Es mi opinión que el PSOE es incapaz de ganar nada en Madrid, entre otras cosas por su desatinada fe en el paracaidismo. Ustedes siempre arrojan sobre la capital algún paracaidista caído del cielo para que obre milagros. Un famoso, un economista que no sea del partido, cualquier vendedor de crecepelos que encuentren disponible. Además de manifestar su absoluto desprecio a sus propios militantes, su recurso al paracaidista da testimonio de su desconfianza de la política real: lo único que quieren es ganar elecciones con algún elixir mágico, en lugar de trabajar desde abajo creando convicciones.

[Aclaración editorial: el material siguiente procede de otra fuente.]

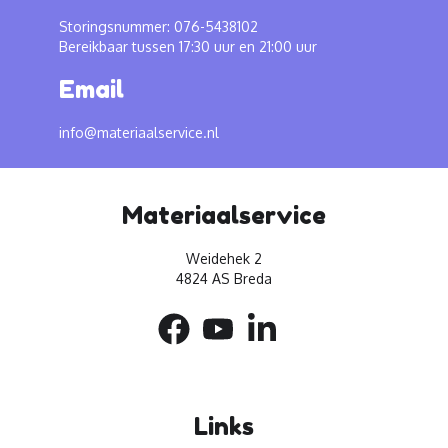
Storingsnummer: 076-5438102
Bereikbaar tussen 17:30 uur en 21:00 uur
Email
info@materiaalservice.nl
Materiaalservice
Weidehek 2
4824 AS Breda
Links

De nada les ha servido, claro está: a Madrid no se llega en paracaídas, sino con la infantería, a pie firme y con paso llano

Por otra parte, su doble rasero, que mide de distinta forma en Parla y en Andalucía, es la mejor ilustración de su ensimismamiento como partido: sólo les interesa su propio ombligo y su rebatiña por el poder, y son incapaces de tomar en consideración ni por un segundo los intereses de los votantes.

Supongo que el catedrático de Metafísica no se hará ilusiones de ganar en Madrid. Sin embargo, su carácter le impide rechazar cualquier invitación a ser protagonista, aunque en este caso usted no le haya invitado nada más que a un entierro: el del PSOE.

Por mi parte, debo decirle que no lamento el inminente óbito. Nadie merece tanto criar malvas como el partido que malversó el entusiasmo que tantos españoles le entregaron en 1982.

Mi única pregunta para el enterrador es esta: ¿puede darse un poco de prisa? Es que tantas pompas fúnebres nos distraen demasiado de lo importante: volver a hacer política.